YOUR INSTRUCTIONS ▸ Wherever "judge" occurs in the entries, copy the line that holds it.

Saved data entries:
-*-*-
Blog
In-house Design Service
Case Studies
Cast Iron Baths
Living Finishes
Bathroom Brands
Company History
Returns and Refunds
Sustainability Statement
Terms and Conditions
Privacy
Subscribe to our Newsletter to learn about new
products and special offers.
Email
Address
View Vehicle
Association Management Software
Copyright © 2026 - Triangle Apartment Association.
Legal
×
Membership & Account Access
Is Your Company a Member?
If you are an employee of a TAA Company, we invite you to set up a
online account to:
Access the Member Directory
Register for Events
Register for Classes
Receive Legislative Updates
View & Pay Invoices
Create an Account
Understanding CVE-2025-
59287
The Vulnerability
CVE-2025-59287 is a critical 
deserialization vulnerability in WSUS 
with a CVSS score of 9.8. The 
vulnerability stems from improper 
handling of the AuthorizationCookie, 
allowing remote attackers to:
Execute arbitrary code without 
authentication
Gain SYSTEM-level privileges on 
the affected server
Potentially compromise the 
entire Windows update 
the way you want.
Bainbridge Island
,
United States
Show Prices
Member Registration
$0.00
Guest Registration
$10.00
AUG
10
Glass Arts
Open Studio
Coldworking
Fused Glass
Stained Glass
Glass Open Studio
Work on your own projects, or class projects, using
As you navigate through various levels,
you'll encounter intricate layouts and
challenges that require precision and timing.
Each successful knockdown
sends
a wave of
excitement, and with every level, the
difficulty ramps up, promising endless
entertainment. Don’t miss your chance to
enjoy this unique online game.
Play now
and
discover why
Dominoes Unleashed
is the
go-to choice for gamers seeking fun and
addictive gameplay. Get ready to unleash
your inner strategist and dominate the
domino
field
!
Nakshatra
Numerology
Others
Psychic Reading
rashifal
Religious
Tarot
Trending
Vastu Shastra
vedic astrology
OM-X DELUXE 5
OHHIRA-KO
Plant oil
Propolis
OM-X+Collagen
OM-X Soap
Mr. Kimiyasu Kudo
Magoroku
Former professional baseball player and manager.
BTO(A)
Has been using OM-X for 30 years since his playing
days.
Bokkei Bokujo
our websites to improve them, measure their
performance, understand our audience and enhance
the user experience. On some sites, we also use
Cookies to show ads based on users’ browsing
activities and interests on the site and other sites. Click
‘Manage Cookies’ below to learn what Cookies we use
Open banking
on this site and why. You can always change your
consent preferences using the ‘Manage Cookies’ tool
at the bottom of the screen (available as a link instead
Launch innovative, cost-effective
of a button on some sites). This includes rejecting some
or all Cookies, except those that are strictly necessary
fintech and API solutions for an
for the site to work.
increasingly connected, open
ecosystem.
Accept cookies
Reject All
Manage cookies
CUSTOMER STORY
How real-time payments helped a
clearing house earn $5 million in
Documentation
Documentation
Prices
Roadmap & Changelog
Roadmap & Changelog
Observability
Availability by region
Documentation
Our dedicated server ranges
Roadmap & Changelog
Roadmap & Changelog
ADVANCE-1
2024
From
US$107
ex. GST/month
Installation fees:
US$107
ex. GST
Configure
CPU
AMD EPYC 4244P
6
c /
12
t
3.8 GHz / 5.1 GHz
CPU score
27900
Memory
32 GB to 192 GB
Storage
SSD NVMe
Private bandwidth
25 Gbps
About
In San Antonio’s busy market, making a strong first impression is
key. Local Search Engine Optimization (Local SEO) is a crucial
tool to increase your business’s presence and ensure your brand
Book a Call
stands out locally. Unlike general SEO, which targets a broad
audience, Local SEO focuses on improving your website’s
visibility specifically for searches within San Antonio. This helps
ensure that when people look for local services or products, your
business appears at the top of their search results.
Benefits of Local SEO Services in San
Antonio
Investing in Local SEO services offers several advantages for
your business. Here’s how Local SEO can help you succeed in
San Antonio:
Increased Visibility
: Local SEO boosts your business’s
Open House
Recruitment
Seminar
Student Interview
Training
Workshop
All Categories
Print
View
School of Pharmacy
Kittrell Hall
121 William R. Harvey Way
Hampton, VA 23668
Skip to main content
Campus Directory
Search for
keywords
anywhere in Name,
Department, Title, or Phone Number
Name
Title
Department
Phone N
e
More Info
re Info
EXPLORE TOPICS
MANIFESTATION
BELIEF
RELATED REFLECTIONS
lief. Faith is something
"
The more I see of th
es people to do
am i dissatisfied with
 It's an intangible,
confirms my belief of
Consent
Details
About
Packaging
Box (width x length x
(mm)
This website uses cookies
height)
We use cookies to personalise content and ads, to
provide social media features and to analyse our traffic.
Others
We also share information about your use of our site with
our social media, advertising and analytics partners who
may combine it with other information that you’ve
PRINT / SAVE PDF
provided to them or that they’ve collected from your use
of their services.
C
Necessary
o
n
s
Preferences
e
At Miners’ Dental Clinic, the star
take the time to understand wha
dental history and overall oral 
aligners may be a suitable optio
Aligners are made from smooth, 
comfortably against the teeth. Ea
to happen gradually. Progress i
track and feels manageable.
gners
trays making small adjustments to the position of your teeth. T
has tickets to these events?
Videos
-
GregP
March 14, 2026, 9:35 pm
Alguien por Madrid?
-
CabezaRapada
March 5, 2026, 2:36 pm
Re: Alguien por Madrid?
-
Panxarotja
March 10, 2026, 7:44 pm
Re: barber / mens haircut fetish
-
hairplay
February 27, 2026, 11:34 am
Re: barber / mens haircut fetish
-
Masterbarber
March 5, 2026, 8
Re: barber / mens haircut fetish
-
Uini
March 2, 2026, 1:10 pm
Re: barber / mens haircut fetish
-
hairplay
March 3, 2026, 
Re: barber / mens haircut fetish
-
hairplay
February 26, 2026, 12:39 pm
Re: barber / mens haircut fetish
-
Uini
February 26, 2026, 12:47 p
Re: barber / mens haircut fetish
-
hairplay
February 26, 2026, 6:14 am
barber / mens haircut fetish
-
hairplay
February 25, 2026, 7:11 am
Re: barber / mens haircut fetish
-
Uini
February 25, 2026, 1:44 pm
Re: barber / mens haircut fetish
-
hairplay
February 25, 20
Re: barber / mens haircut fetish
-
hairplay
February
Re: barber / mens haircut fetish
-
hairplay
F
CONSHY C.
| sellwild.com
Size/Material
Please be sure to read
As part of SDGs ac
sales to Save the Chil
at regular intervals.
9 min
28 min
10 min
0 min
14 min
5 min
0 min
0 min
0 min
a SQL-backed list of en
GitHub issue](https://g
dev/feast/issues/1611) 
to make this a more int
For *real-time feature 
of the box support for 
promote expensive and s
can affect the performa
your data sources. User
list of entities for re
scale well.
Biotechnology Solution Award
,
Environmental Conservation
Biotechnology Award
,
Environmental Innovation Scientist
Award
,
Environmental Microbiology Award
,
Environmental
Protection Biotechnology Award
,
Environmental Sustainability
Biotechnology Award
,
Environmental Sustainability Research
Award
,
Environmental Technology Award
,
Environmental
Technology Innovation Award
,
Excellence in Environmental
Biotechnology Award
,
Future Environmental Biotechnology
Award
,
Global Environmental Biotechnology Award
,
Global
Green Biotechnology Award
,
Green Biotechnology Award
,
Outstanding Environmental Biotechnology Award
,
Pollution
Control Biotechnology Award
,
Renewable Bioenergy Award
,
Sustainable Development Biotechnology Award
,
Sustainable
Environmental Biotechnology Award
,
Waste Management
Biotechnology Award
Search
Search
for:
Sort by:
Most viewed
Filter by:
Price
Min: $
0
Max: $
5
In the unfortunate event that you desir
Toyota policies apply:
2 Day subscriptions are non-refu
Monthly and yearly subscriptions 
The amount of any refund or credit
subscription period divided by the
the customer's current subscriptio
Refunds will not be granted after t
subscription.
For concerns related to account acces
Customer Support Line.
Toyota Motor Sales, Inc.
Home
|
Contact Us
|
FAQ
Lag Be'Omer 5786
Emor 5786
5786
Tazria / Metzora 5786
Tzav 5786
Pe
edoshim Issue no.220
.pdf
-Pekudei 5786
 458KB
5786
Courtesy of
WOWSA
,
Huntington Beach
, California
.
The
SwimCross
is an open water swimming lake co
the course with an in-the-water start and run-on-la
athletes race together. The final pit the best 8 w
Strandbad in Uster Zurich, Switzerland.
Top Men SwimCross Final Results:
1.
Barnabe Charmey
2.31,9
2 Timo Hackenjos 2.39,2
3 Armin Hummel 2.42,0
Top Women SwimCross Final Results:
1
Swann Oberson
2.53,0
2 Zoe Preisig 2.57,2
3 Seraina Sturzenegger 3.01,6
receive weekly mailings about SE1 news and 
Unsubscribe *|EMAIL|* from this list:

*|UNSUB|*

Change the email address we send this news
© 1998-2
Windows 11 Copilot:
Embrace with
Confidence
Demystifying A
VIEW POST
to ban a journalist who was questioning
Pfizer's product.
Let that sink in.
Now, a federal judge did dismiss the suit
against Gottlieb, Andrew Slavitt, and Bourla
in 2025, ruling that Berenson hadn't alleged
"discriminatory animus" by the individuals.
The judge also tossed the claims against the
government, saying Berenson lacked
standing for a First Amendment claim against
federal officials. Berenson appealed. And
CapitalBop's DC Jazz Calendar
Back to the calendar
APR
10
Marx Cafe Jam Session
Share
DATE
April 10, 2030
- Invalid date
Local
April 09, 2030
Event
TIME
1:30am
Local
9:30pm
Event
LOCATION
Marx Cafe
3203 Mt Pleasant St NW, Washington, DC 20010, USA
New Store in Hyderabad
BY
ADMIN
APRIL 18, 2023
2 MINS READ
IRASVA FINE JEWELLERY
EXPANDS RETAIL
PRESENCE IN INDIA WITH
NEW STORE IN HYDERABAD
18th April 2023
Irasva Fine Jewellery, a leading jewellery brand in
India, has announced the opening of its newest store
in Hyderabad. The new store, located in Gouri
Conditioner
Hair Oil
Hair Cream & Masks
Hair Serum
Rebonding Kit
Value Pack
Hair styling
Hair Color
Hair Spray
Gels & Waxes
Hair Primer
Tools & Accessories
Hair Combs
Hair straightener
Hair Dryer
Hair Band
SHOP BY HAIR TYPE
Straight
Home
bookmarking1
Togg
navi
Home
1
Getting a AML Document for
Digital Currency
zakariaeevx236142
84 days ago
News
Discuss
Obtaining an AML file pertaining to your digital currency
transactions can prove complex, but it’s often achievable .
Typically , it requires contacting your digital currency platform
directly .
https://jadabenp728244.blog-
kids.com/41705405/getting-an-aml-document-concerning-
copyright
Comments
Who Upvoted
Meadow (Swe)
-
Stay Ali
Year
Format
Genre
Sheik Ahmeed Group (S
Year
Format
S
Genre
-*-*-
RESPONSE TO THE EXERCISE ▸
Now, a federal judge did dismiss the suit
The judge also tossed the claims against the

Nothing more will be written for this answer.